What Makes a Soil Healthy?

Healthy soil must be fertile and have a good structure.

For a soil to be fertile it must have nutrients readily available and a pH value at a recommended level for the plants that will reside in it. Nutrients that should be available are the essential nutrients nitrogen (leaf growth), phosphorous (root growth) and phosphorous (overall health). As well as the essential nutrients there should also be trace elements like calcium and magnesium. The pH level of the soil refers to its acidity or alkalinity and each plant has its own preferred value range. Plants placed into fertile soil will grow up to be very strong and healthy specimens (that is if other conditions like light levels and climate are favourable as well).

The other determiner of a healthy soil is its texture. We learned about different types of soil texture earlier in this article. Soil having a loamy texture is the healthiest and it should be strived for if at all possible. In general a soil that retain nutrients and allow water and air to permeate it will be beneficial for the life of your plants.

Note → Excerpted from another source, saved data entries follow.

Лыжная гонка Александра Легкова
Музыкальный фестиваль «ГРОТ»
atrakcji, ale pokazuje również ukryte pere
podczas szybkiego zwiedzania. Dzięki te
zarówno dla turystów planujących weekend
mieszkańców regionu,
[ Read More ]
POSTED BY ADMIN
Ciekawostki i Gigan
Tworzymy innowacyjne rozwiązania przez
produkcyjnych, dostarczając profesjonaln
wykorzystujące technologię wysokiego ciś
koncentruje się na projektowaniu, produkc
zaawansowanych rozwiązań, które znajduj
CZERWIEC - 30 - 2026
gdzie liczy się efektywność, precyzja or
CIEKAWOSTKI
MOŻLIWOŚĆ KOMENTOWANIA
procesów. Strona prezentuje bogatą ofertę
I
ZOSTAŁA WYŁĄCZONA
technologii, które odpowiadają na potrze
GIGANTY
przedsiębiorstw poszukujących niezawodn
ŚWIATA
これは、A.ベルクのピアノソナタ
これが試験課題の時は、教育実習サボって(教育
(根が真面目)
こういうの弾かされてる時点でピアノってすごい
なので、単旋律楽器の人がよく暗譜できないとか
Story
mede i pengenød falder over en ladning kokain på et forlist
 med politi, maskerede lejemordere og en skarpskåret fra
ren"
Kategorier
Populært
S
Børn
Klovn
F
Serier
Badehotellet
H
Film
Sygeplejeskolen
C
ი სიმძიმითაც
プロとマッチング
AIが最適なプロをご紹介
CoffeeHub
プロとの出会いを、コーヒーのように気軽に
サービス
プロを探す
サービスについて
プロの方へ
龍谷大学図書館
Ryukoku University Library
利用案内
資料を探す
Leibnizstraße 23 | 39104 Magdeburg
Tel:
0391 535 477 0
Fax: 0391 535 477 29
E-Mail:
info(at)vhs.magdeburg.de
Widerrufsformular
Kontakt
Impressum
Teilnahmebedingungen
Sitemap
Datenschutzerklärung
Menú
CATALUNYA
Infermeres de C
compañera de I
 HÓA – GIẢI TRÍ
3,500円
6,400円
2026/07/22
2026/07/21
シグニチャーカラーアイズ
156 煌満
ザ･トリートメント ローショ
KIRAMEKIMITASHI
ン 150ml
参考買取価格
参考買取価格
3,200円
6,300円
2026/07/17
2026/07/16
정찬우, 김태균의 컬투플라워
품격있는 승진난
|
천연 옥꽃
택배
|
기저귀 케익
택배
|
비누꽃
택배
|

How to Create Healthy Soil

No matter what type of soil you have the addition of organic matter will work wonders for its health. Organic matter is plant and animal residues in varying forms of decomposition. It will replenish the nutrients in your soil and improve its texture. You may have heard countless times about adding your leftovers and glass clippings to a compost heap. This is a great idea as your compost is the best form of organic matter. Compost in an advanced stage of decomposition (dark and without smell) is magic for your soil. It encourages microorganism activity causing soil particles to clump together and form aggregates. The aggregates allows for spaces in the soil therefore increasing its drainage. This is especially beneficial for clay soils, which have poor drainage. Other forms of organic matter are animal manure and peat moss.

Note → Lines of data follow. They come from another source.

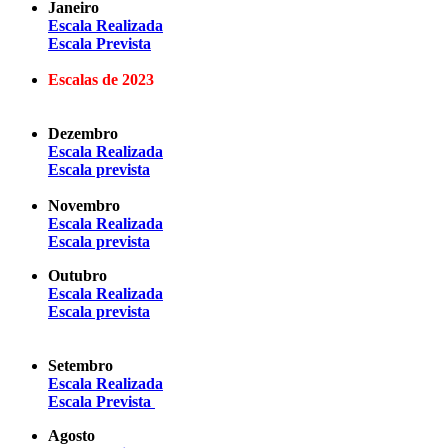
Janeiro
Escala Realizada
Escala Prevista
Escalas de 2023
Dezembro
Escala Realizada
Escala prevista
Novembro
Escala Realizada
Escala prevista
Outubro
Escala Realizada
Escala prevista
Setembro
Escala Realizada
Escala Prevista
Agosto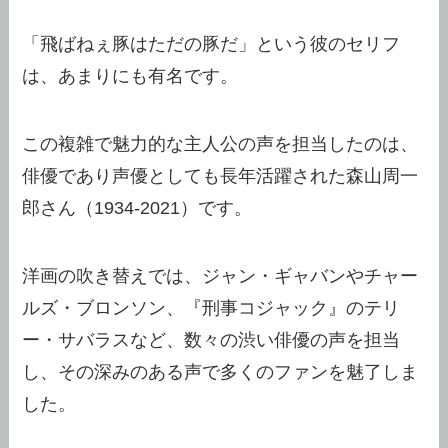
「飛ばねぇ豚はただの豚だ」という彼のセリフ
は、あまりにも有名です。
この複雑で魅力的な主人公の声を担当したのは、
俳優であり声優としても長年活躍された森山周一
郎さん（1934-2021）です。
洋画の吹き替えでは、ジャン・ギャバンやチャー
ルズ・ブロンソン、『刑事コジャック』のテリ
ー・サバラスなど、数々の渋い俳優の声を担当
し、その深みのある声で多くのファンを魅了しま
した。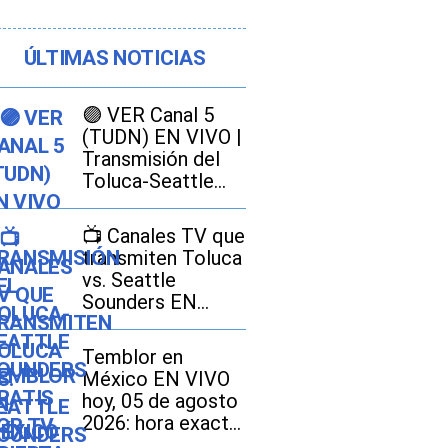
ÚLTIMAS NOTICIAS
🟣 VER Canal 5
(TUDN) EN VIVO |
Transmisión del
Toluca-Seattle
Sounders GRATIS
por TV abierta
📺 Canales TV que
transmiten Toluca
vs. Seattle
Sounders EN
VIVO AHORA por
la Leagues Cup
Temblor en
2026
México EN VIVO
hoy, 05 de agosto
2026: hora exacta,
magnitud y dónde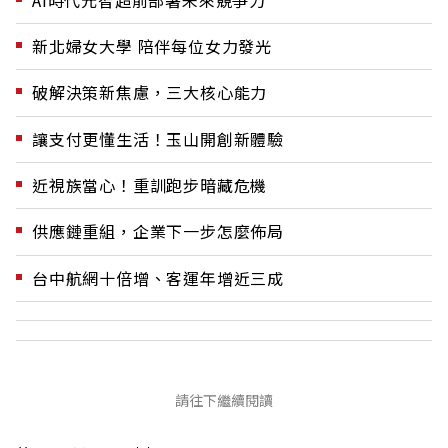
新北婦女大學 陪伴每位女力發光
破解決策新焦慮，三大核心能力
讓支付更懂生活！玉山開創新體驗
近視族當心！重訓跑步暗藏危機
供應鏈重組，企業下一步怎麼佈局
台中航網十倍增、客運年增近三成
請往下繼續閱讀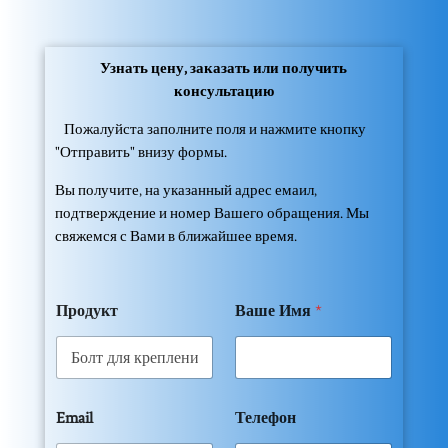
Узнать цену, заказать или получить
консультацию
Пожалуйста заполните поля и нажмите кнопку
"Отправить" внизу формы.
Вы получите, на указанный адрес емаил,
подтверждение и номер Вашего обращения. Мы
свяжемся с Вами в ближайшее время.
Продукт
Ваше Имя
*
Email
Телефон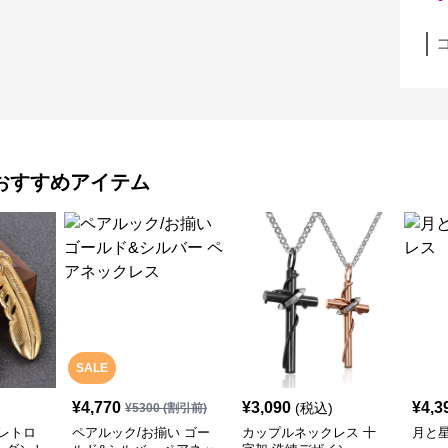
おすすめアイテム
SALE
¥
4,770
¥
3,090
¥
4,3
(税込)
¥
5300
(割引前)
レトロ
ペアルック/お揃い ゴー
カップルネックレス 十
月と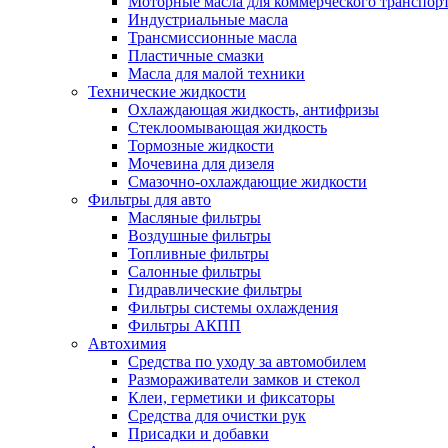
Моторные масла для коммерческого транспор
Индустриальные масла
Трансмиссионные масла
Пластичные смазки
Масла для малой техники
Технические жидкости
Охлаждающая жидкость, антифризы
Стеклоомывающая жидкость
Тормозные жидкости
Мочевина для дизеля
Смазочно-охлаждающие жидкости
Фильтры для авто
Масляные фильтры
Воздушные фильтры
Топливные фильтры
Салонные фильтры
Гидравлические фильтры
Фильтры системы охлаждения
Фильтры АКПП
Автохимия
Средства по уходу за автомобилем
Размораживатели замков и стекол
Клеи, герметики и фиксаторы
Средства для очистки рук
Присадки и добавки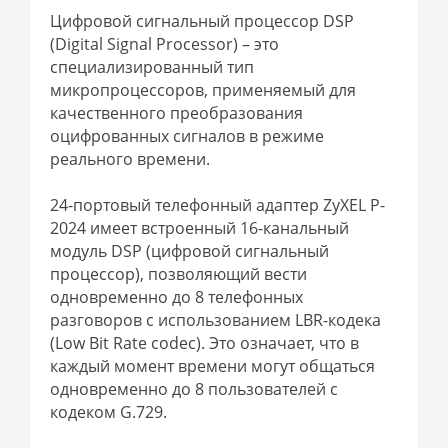
Цифровой сигнальный процессор DSP
(Digital Signal Processor) – это
специализированный тип
микропроцессоров, применяемый для
качественного преобразования
оцифрованных сигналов в режиме
реального времени.
24-портовый телефонный адаптер ZyXEL P-
2024 имеет встроенный 16-канальный
модуль DSP (цифровой сигнальный
процессор), позволяющий вести
одновременно до 8 телефонных
разговоров с использованием LBR-кодека
(Low Bit Rate codec). Это означает, что в
каждый момент времени могут общаться
одновременно до 8 пользователей с
кодеком G.729.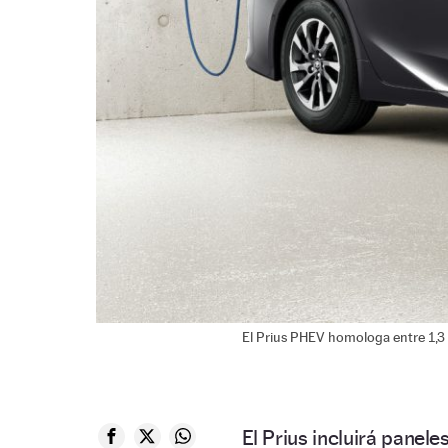
El Prius PHEV homologa entre 1,3 
El Prius incluirá panele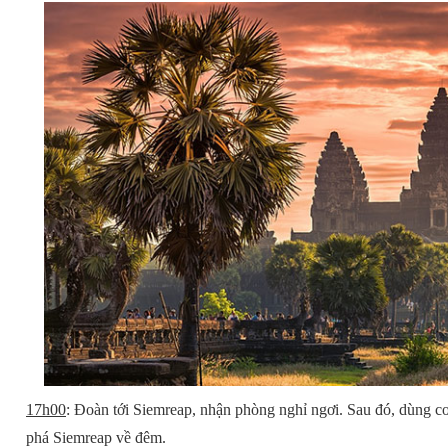
17h00
: Đoàn tới Siemreap, nhận phòng nghỉ ngơi. Sau đó, dùng c
phá Siemreap về đêm.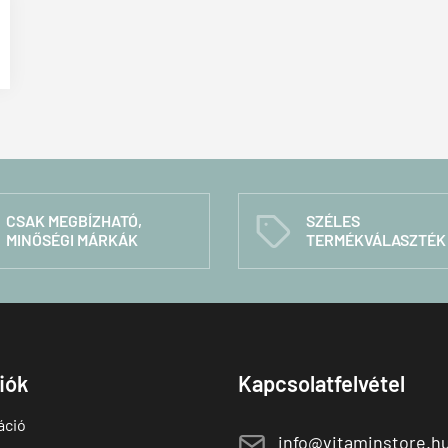
CSAK MEGBÍZHATÓ,
SZÉLES
C
MINŐSÉGI MÁRKÁK
TERMÉKVÁLASZTÉK
fiók
Kapcsolatfelvétel
áció
E
info@vitaminstore.h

If your soil is lacking in nutrients and you don’t have access to a compost heap you have a choice of using inorganic or organic fertilizers. Inorganic fertilizers (inorganic salts, manufactured chemically) can be purchased at your local garden and are applied in a dry form that is raked lightly at the base of a plant or in a liquid form. While inorganic fertilizers will work fine they have a number of disadvantages: they release their nutrients too quickly and there is some evidence to show that plants develop a resistance to inorganic fertilizer methods over time, requiring more and more to achieve the same effect. Organic fertilizers are more in tune with nature because they are created from the remains or by-product of an organism. They act slower but they ‘amend’ the soil rather than the quick ‘feeding’ it like inorganic fertilizers.

The pH of your soil will also affect its fertility. Each plant has its own preferred pH value range. To learn more pH and how to change it read my Soil pH article.

Conclusion

Soil like a lot of things in the garden requires maintenance. We have learned about the different types of soil texture, what constitutes a fertile, healthy soil and how to create it if it does not exist. The next step is to step out into your garden, take a look at your soil and help your plants out if your soil is of a poor quality. Your plants will thank you ten-fold believe me. Good luck!